Extracted material
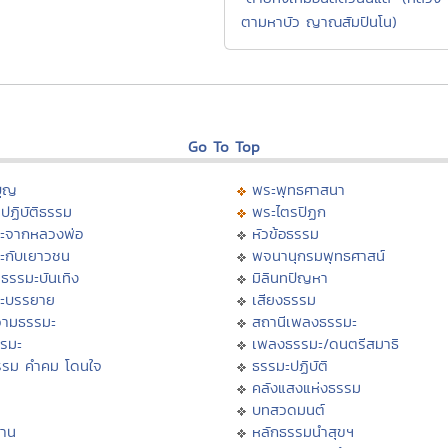
ตามหาบัว ญาณสัมปันโน)
Go To Top
บุญ
พระพุทธศาสนา
ปฏิบัติธรรม
พระไตรปิฏก
ะจากหลวงพ่อ
หัวข้อธรรม
ะกับเยาวชน
พจนานุกรมพุทธศาสน์
ธรรมะบันเทิง
มิลินทปัญหา
ะบรรยาย
เสียงธรรม
ามธรรมะ
สถานีเพลงธรรมะ
รรมะ
เพลงธรรมะ/ดนตรีสมาธิ
รรม คำคม โดนใจ
ธรรมะปฏิบัติ
ม
คลังแสงแห่งธรรม
บทสวดมนต์
าน
หลักธรรมนำสุขฯ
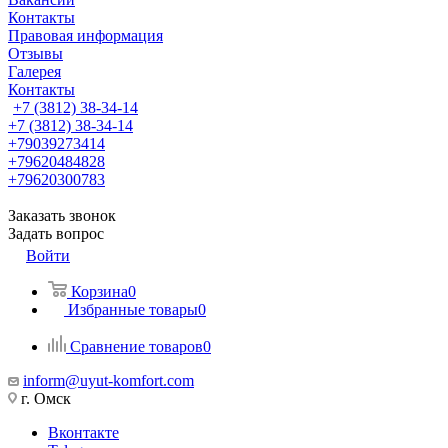
Контакты
Правовая информация
Отзывы
Галерея
Контакты
+7 (3812) 38-34-14
+7 (3812) 38-34-14
+79039273414
+79620484828
+79620300783
Заказать звонок
Задать вопрос
Войти
Корзина
0
Избранные товары
0
Сравнение товаров
0
inform@uyut-komfort.com
г. Омск
Вконтакте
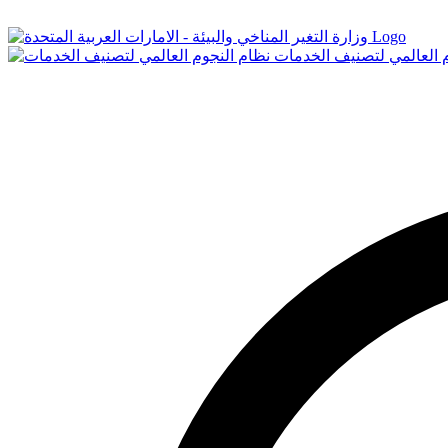
Logo
م العالمي لتصنيف الخدمات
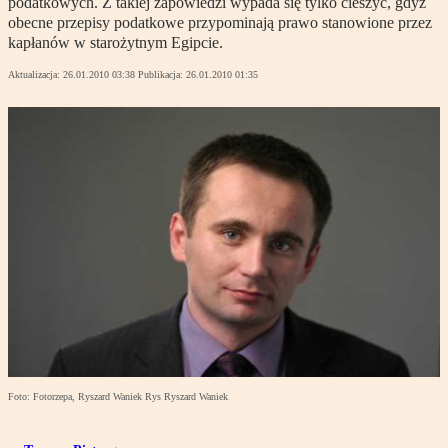
podatkowych. Z takiej zapowiedzi wypada się tylko cieszyć, gdyż
obecne przepisy podatkowe przypominają prawo stanowione przez
kapłanów w starożytnym Egipcie.
Aktualizacja:
26.01.2010 03:38
Publikacja:
26.01.2010 01:35
Foto: Fotorzepa, Ryszard Waniek Rys Ryszard Waniek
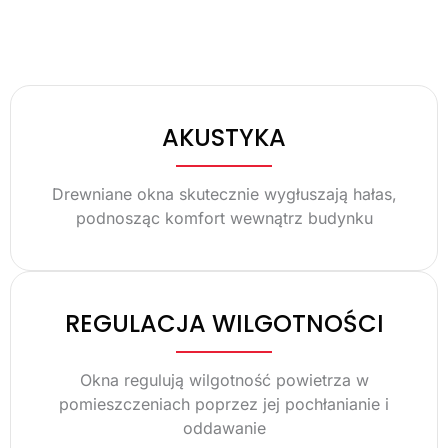
AKUSTYKA
Drewniane okna skutecznie wygłuszają hałas,
podnosząc komfort wewnątrz budynku
REGULACJA WILGOTNOŚCI
Okna regulują wilgotność powietrza w
pomieszczeniach poprzez jej pochłanianie i
oddawanie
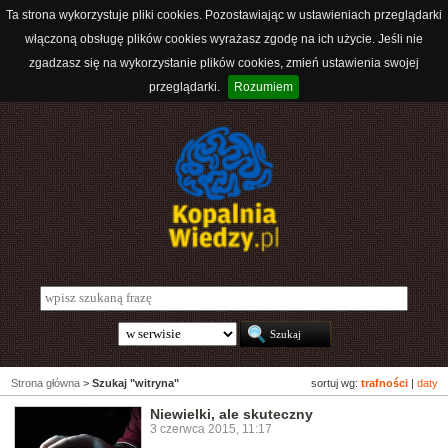
Ta strona wykorzystuje pliki cookies. Pozostawiając w ustawieniach przeglądarki
włączoną obsługę plików cookies wyrażasz zgodę na ich użycie. Jeśli nie
zgadzasz się na wykorzystanie plików cookies, zmień ustawienia swojej
przeglądarki.
Rozumiem
Strona główna
>
Szukaj "witryna"
sortuj wg:
trafności
|
daty
Niewielki, ale skuteczny
3 czerwca 2015, 11:17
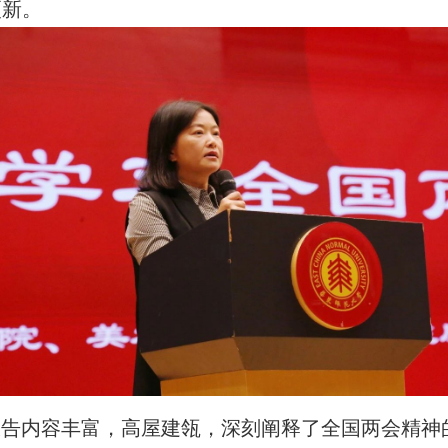
更新。
报告内容丰富，高屋建瓴，深刻阐释了全国两会精神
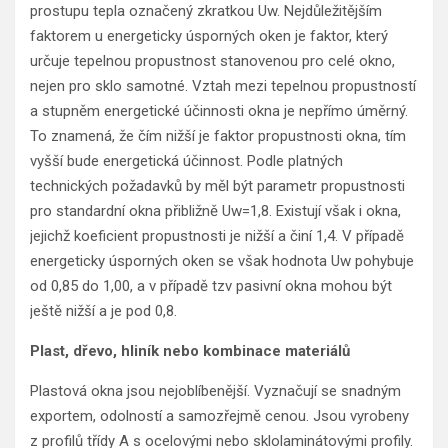
prostupu tepla označený zkratkou Uw. Nejdůležitějším
faktorem u energeticky úsporných oken je faktor, který
určuje tepelnou propustnost stanovenou pro celé okno,
nejen pro sklo samotné. Vztah mezi tepelnou propustností
a stupněm energetické účinnosti okna je nepřímo úměrný.
To znamená, že čím nižší je faktor propustnosti okna, tím
vyšší bude energetická účinnost. Podle platných
technických požadavků by měl být parametr propustnosti
pro standardní okna přibližně Uw=1,8. Existují však i okna,
jejichž koeficient propustnosti je nižší a činí 1,4. V případě
energeticky úsporných oken se však hodnota Uw pohybuje
od 0,85 do 1,00, a v případě tzv pasivní okna mohou být
ještě nižší a je pod 0,8.
Plast, dřevo, hliník nebo kombinace materiálů
Plastová okna jsou nejoblíbenější. Vyznačují se snadným
exportem, odolností a samozřejmě cenou. Jsou vyrobeny
z profilů třídy A s ocelovými nebo sklolaminátovými profily.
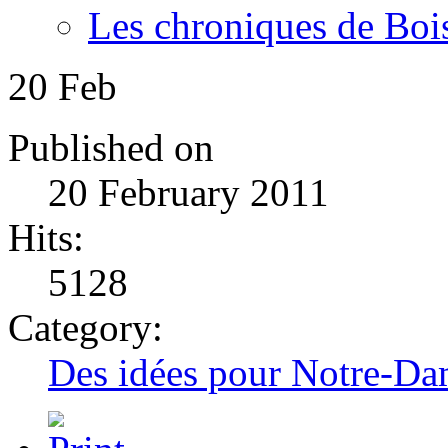
Les chroniques de Boi
20
Feb
Published on
20 February 2011
Hits:
5128
Category:
Des idées pour Notre-Dam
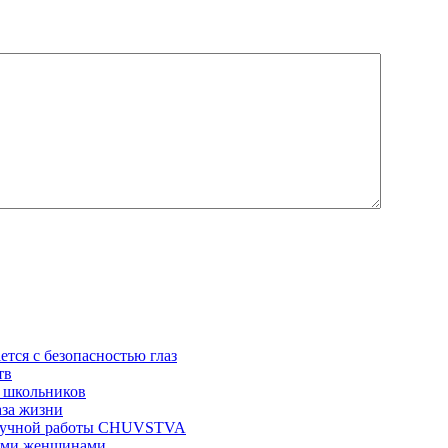
ется с безопасностью глаз
тв
 школьников
аза жизни
ц ручной работы CHUVSTVA
ными женщинами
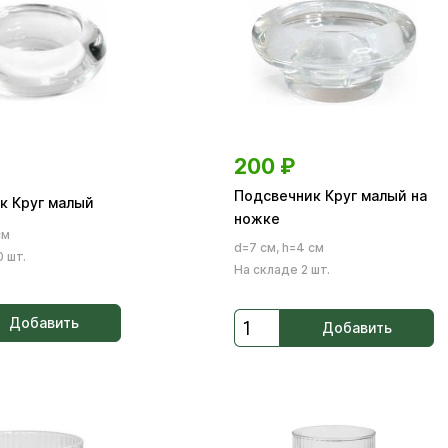
200
₽
Подсвечник Круг малый на
к Круг малый
ножке
см
d=7 см, h=4 см
 шт.
На складе 2 шт.
Добавить
Добавить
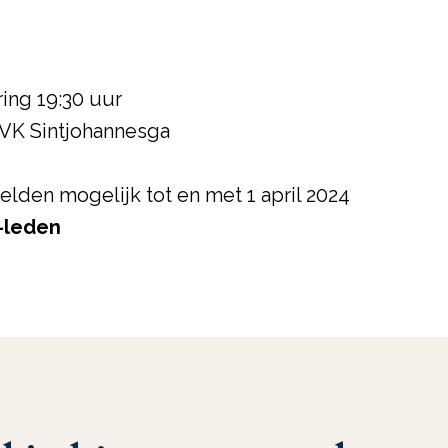
ring 19:30 uur
4 VK Sintjohannesga
elden mogelijk tot en met 1 april 2024
S-leden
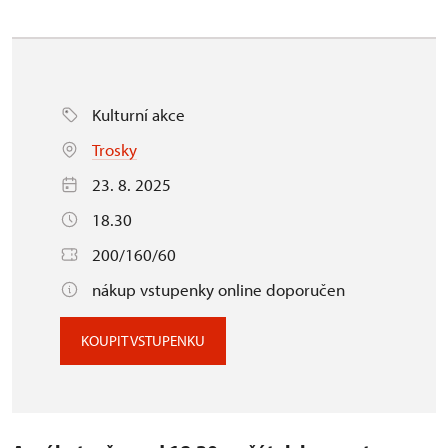
Kulturní akce
Trosky
23. 8. 2025
18.30
200/160/60
nákup vstupenky online doporučen
KOUPIT VSTUPENKU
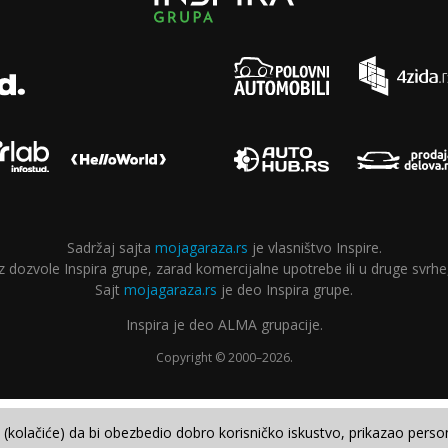
Sadržaj sajta
mojagaraza.rs
je vlasništvo Inspire.
ozvole Inspira grupe, zarad komercijalne upotrebe ili u druge svrhe,
Sajt
mojagaraza.rs
je deo Inspira grupe.
Inspira je deo ALMA grupacije.
Copyright © 2000–2026.
e (kolačiće) da bi obezbedio dobro korisničko iskustvo, prikazao perso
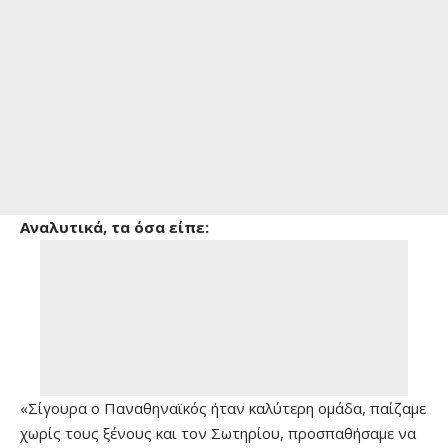
Αναλυτικά, τα όσα είπε:
«Σίγουρα ο Παναθηναϊκός ήταν καλύτερη ομάδα, παίζαμε
χωρίς τους ξένους και τον Σωτηρίου, προσπαθήσαμε να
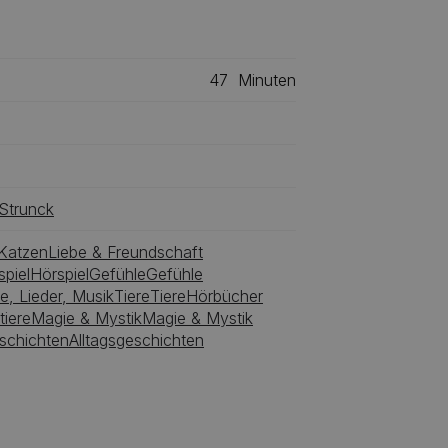
im Puppenhaus das Beste aus einem
47
Minuten
Strunck
Katzen
Liebe & Freundschaft
spiel
Hörspiel
Gefühle
Gefühle
e, Lieder, Musik
Tiere
Tiere
Hörbücher
tiere
Magie & Mystik
Magie & Mystik
eschichten
Alltagsgeschichten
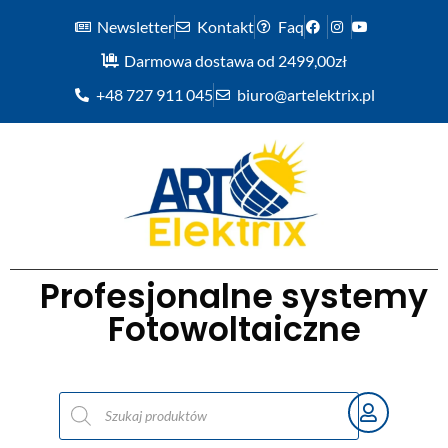
Newsletter
Kontakt
Faq
Darmowa dostawa od 2499,00zł
+48 727 911 045
biuro@artelektrix.pl
Profesjonalne systemy
Fotowoltaiczne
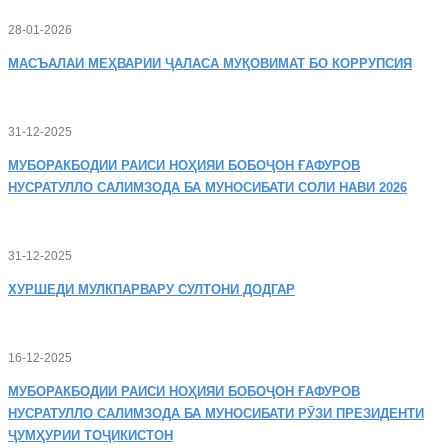
28-01-2026
МАСЪАЛАИ
МЕҲВАРИИ ҶАЛАСА МУҚОВИМАТ БО КОРРУПСИЯ
31-12-2025
МУБОРАКБОДИИ
РАИСИ НОҲИЯИ БОБОҶОН ҒАФУРОВ
НУСРАТУЛЛО САЛИМЗОДА БА МУНОСИБАТИ СОЛИ НАВИ 2026
31-12-2025
ХУРШЕДИ
МУЛКПАРВАРУ СУЛТОНИ ДОДГАР
16-12-2025
МУБОРАКБОДИИ
РАИСИ НОҲИЯИ БОБОҶОН ҒАФУРОВ
НУСРАТУЛЛО САЛИМЗОДА БА МУНОСИБАТИ РӮЗИ ПРЕЗИДЕНТИ
ҶУМҲУРИИ ТОҶИКИСТОН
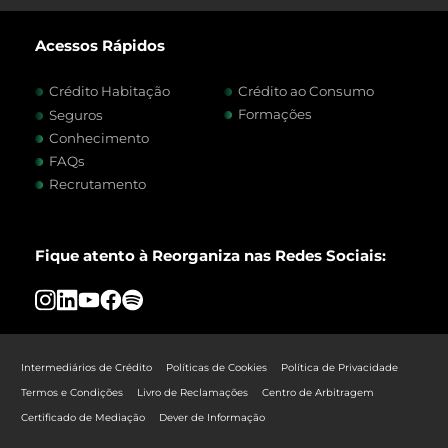
Acessos Rápidos
Crédito Habitação
Crédito ao Consumo
Formações
Seguros
Conhecimento
FAQs
Recrutamento
Fique atento à Reorganiza nas Redes Sociais:
Intermediários de Crédito
Políticas de Cookies
Política de Privacidade
Termos e Condições
Livro de Reclamações
Centro de Arbitragem
Certificado de Mediação
Dever de Informação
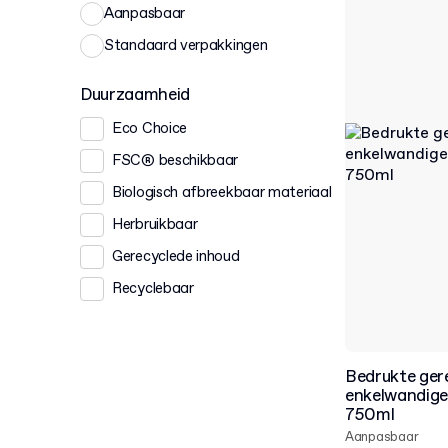
Aanpasbaar
Standaard verpakkingen
Duurzaamheid
Eco Choice
FSC® beschikbaar
Biologisch afbreekbaar materiaal
Herbruikbaar
Gerecyclede inhoud
Recyclebaar
Bedrukte gere
enkelwandige
750ml
Aanpasbaar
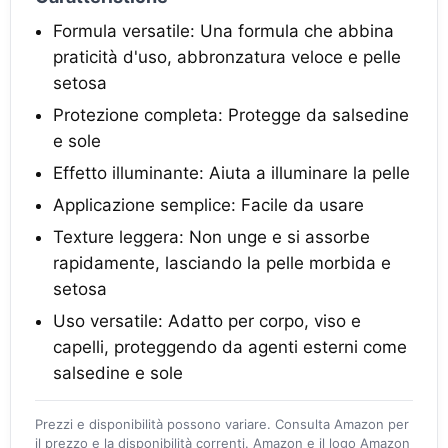
Formula versatile: Una formula che abbina
praticità d'uso, abbronzatura veloce e pelle
setosa
Protezione completa: Protegge da salsedine
e sole
Effetto illuminante: Aiuta a illuminare la pelle
Applicazione semplice: Facile da usare
Texture leggera: Non unge e si assorbe
rapidamente, lasciando la pelle morbida e
setosa
Uso versatile: Adatto per corpo, viso e
capelli, proteggendo da agenti esterni come
salsedine e sole
Prezzi e disponibilità possono variare. Consulta Amazon per
il prezzo e la disponibilità correnti. Amazon e il logo Amazon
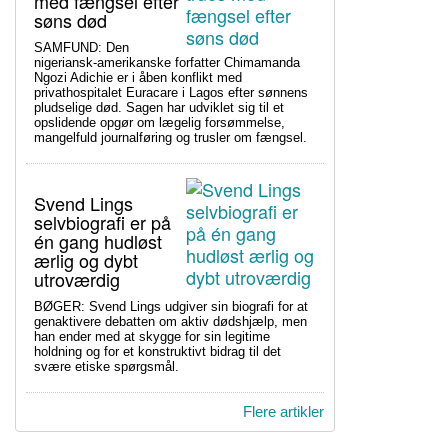
med fængsel efter
søns død
SAMFUND: Den
nigeriansk-amerikanske forfatter Chimamanda
Ngozi Adichie er i åben konflikt med
privathospitalet Euracare i Lagos efter sønnens
pludselige død. Sagen har udviklet sig til et
opslidende opgør om lægelig forsømmelse,
mangelfuld journalføring og trusler om fængsel.
Svend Lings
selvbiografi er på
én gang hudløst
ærlig og dybt
utroværdig
BØGER: Svend Lings udgiver sin biografi for at
genaktivere debatten om aktiv dødshjælp, men
han ender med at skygge for sin legitime
holdning og for et konstruktivt bidrag til det
svære etiske spørgsmål.
Flere artikler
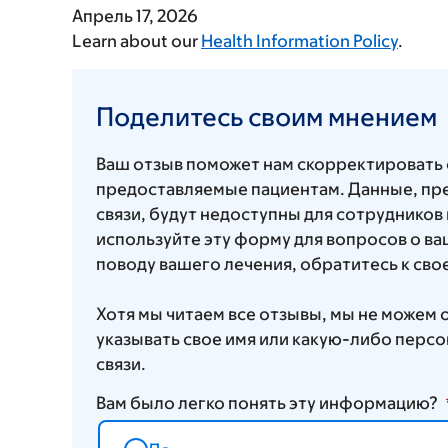
Апрель 17, 2026
Learn about our
Health Information Policy
.
Поделитесь
своим
Поделитесь своим мнением
мнением
Ваш отзыв поможет нам скорректировать
предоставляемые пациентам. Данные, пр
связи, будут недоступны для сотрудников
используйте эту форму для вопросов о ваш
поводу вашего лечения, обратитесь к св
Хотя мы читаем все отзывы, мы не можем 
указывать свое имя или какую-либо пер
связи.
Вам было легко понять эту информацию?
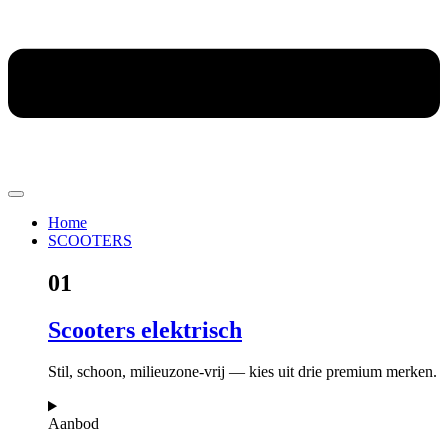
Home
SCOOTERS
01
Scooters elektrisch
Stil, schoon, milieuzone-vrij — kies uit drie premium merken.
Aanbod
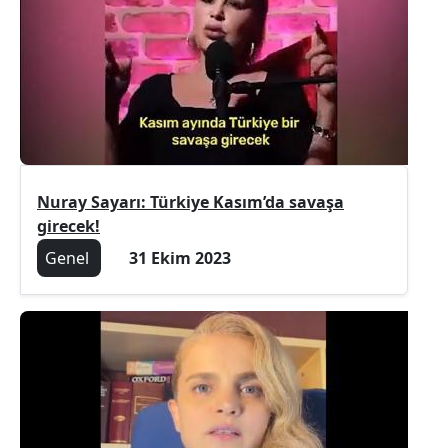
Nuray Sayarı: Türkiye Kasım’da savaşa
girecek!
Genel
31 Ekim 2023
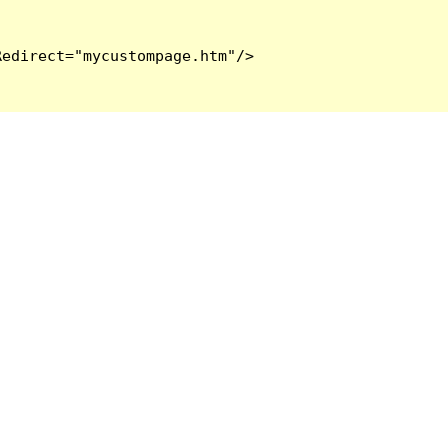
edirect="mycustompage.htm"/>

How to complete this task
Scan the records for the string "Amazon" and show every line that contains it.

Written response
Prezzi e disponibilità possono variare. Consulta Amazon per
il prezzo e la disponibilità correnti. Amazon e il logo Amazon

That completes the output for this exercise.